● DATA TO USE:
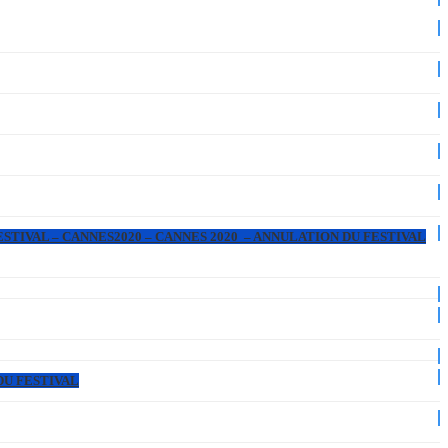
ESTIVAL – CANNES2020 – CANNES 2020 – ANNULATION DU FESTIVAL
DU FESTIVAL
---
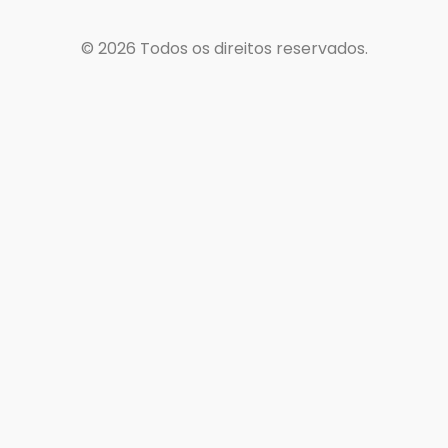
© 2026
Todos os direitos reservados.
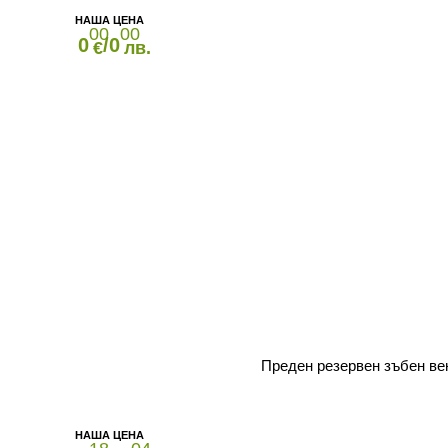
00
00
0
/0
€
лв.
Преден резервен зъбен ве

● WORK REQUEST:
Every line with "FESTIVAL" in it should be copied from the entries above.

● EXPECTED ANSWER:
ESTIVAL – CANNES2020 – CANNES 2020 – ANNULATION DU FESTIVAL
DU FESTIVAL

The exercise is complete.